To directly confirm the anti-ferroptotic activity of 7-DHC, RAW 264.7 macrophages were treated with RSL3, a selective GPX4 inhibitor, to induce ferroptosis. As illustrated in Supplementary Figure S2A, treatment with 1 μM RSL3 for 24 h markedly decreased cell viability compared with the control group, confirming successful ferroptosis induction. Co-treatment of cells with 7-DHC and RSL3 significantly reversed the reduction in viability in a dose-dependent manner. Notably, the protective effect of 40 μg/mL 7-DHC was comparable to that of the classical ferroptosis inhibitor, Ferrostatin-1 (Fer-1, 1 μM). Concurrently, 24-h of treatment with 40 μg/mL 7-DHC alone (“7-DHC only” group) resulted in no statistically significant differences in viability compared to untreated control cells. This finding indicates that 7-DHC itself exhibits no cytotoxicity at the effective dose tested. These data directly demonstrate that 7-DHC effectively inhibits ferroptotic cell death.

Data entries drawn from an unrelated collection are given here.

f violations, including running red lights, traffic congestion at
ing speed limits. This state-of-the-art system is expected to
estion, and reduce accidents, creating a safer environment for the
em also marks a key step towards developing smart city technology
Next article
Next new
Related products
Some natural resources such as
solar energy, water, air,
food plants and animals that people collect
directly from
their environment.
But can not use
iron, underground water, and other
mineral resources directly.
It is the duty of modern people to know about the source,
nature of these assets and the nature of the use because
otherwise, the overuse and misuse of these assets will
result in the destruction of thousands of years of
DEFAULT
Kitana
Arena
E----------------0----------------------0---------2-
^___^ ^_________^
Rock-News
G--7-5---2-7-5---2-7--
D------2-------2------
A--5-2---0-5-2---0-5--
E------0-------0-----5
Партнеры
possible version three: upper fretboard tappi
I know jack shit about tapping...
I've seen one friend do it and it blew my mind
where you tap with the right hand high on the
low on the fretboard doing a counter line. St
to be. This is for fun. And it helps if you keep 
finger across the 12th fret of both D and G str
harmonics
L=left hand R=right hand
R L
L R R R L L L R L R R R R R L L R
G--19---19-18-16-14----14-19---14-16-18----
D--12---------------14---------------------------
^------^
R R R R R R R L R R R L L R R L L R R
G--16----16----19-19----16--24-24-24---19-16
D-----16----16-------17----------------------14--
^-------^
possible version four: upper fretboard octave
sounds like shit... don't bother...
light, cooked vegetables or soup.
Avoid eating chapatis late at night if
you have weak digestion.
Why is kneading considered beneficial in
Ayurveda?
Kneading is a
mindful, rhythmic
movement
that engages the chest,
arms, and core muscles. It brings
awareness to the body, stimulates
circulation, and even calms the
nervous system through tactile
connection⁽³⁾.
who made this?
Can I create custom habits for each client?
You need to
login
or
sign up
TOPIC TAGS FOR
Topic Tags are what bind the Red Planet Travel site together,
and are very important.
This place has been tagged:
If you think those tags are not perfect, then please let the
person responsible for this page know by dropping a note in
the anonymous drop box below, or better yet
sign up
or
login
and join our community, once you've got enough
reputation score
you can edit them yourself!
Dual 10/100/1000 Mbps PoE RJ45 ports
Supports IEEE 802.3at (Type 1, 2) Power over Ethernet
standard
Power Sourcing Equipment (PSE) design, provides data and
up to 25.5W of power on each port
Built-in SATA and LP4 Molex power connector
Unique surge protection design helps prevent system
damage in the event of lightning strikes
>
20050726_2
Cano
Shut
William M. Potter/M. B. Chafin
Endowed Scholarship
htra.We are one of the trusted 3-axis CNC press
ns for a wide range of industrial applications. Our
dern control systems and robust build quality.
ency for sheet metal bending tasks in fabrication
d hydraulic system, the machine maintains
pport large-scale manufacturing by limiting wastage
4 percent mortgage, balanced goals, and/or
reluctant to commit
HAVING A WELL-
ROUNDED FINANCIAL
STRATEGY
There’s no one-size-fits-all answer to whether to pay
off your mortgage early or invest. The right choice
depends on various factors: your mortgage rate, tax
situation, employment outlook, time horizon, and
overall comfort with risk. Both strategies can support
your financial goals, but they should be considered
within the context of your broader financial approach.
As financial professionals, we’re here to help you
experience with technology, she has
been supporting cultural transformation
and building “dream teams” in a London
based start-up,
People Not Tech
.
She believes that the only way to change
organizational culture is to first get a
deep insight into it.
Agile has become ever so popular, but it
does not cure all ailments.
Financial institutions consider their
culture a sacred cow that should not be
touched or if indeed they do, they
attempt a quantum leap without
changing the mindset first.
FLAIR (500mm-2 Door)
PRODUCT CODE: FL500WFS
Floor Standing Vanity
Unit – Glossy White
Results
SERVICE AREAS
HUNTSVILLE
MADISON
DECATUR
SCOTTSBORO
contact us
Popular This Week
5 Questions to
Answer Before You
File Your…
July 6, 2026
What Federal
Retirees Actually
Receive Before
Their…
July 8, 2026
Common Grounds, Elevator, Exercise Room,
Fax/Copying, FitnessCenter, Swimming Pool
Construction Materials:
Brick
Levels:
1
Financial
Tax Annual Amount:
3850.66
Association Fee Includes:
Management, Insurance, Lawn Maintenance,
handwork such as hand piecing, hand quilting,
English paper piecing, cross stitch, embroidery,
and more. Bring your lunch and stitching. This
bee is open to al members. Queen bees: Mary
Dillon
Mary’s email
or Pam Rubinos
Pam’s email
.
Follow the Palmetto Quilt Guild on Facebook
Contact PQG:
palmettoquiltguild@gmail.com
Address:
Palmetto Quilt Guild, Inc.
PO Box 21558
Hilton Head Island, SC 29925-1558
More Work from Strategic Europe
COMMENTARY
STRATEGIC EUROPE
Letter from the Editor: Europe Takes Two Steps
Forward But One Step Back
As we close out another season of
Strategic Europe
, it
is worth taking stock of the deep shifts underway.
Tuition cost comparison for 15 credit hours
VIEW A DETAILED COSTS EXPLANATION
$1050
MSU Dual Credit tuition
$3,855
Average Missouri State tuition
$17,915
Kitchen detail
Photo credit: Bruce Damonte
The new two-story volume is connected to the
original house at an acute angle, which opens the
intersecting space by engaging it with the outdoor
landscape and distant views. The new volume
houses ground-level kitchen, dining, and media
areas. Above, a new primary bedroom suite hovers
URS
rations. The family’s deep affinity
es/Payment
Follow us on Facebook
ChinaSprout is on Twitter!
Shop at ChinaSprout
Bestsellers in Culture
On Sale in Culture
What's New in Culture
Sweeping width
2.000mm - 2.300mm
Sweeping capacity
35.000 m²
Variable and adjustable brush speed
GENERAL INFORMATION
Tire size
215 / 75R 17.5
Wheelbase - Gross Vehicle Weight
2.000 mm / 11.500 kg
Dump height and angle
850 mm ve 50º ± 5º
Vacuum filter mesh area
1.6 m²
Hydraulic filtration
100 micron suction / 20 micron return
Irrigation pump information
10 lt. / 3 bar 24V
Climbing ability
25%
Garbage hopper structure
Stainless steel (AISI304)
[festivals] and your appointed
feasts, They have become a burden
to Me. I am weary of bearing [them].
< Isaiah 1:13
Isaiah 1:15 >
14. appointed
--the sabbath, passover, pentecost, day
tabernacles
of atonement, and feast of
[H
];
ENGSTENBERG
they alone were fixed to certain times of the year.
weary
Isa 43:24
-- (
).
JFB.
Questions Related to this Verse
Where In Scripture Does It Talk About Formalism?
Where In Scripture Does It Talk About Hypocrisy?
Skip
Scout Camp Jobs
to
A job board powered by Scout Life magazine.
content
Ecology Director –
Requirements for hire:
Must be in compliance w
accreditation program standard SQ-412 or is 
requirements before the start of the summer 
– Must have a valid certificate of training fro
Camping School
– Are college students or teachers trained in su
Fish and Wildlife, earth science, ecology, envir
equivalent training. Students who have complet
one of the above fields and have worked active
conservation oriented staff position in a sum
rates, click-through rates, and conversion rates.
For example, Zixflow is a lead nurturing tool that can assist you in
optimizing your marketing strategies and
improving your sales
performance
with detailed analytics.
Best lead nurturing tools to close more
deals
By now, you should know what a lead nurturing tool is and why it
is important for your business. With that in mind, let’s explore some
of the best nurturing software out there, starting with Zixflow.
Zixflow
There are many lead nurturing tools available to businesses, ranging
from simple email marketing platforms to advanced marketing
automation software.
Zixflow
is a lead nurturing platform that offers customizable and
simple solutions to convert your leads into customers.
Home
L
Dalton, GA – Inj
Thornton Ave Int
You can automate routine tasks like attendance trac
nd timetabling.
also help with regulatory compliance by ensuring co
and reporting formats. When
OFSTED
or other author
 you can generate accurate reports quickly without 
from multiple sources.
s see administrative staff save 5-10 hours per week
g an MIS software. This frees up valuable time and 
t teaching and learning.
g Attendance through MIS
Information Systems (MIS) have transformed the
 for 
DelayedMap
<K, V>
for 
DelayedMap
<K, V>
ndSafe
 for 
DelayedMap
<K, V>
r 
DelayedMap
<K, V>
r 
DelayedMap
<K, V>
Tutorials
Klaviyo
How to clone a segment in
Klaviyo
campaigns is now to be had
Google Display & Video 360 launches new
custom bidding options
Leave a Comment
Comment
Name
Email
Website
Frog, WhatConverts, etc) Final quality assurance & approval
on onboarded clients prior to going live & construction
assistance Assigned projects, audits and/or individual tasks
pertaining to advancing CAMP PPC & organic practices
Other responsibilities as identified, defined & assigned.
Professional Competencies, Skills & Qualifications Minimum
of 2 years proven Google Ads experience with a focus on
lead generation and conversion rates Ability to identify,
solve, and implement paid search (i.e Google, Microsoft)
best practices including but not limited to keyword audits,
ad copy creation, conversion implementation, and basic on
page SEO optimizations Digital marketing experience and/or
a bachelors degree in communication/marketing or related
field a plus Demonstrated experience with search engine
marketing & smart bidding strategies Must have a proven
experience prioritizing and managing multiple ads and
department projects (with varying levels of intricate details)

3.6 7-DHC improves knee OA in mice

Following validation of the biosafety, antioxidant, anti-inflammatory, and anti-ferroptotic effects of 7-DHC in vitro, its therapeutic efficacy was further assessed using a mouse knee arthritis model induced by Complete Freund’s adjuvant (CFA). Micro-CT imaging and three-dimensional reconstruction revealed significant destruction of the articular surface, erosion of subchondral bone, and resorption pits in the CFA model group. Conversely, mice treated with 7-DHC, particularly at high doses, showed better preservation of joint structure and reduced bone erosion (Figure 5A). Quantitative analyses of bone microstructure parameters with CTan software (Figure 5B) demonstrated that 7-DHC significantly increased bone volume fraction (BV/TV) and trabecular thickness (Tb.Th), while reducing trabecular separation (Tb.Sp). These changes indicated improved trabecular density and preservation of bone mass. However, no significant differences in trabecular number (Tb.N) were detected among groups, suggesting that 7-DHC primarily enhances existing trabecular quality rather than quantity.

Figure 5

Figure 5. 7-DHC Improves Knee Osteoarthritis in Mice. (A) Micro-CT scans and 3D reconstructed images of the knee joint. (B) Quantitative analysis of bone microarchitecture parameters: BV/TV, Tb.Th, Tb.Sp, Tb.N. (C) Representative images of H&E staining, S&F staining, and iNOS and GPX4 immunohistochemical staining in the knee joint. (D) Synovitis score. (E) OARSI score. (F) Semi-quantitative analysis of iNOS immunohistochemical intensity. (G) Semi-quantitative analysis of GPX4 immunohistochemical intensity. Data are mean ± SD (n = 3). *p < 0.05, **p < 0.01 vs. control, one-way ANOVA with Tukey’s post hoc test.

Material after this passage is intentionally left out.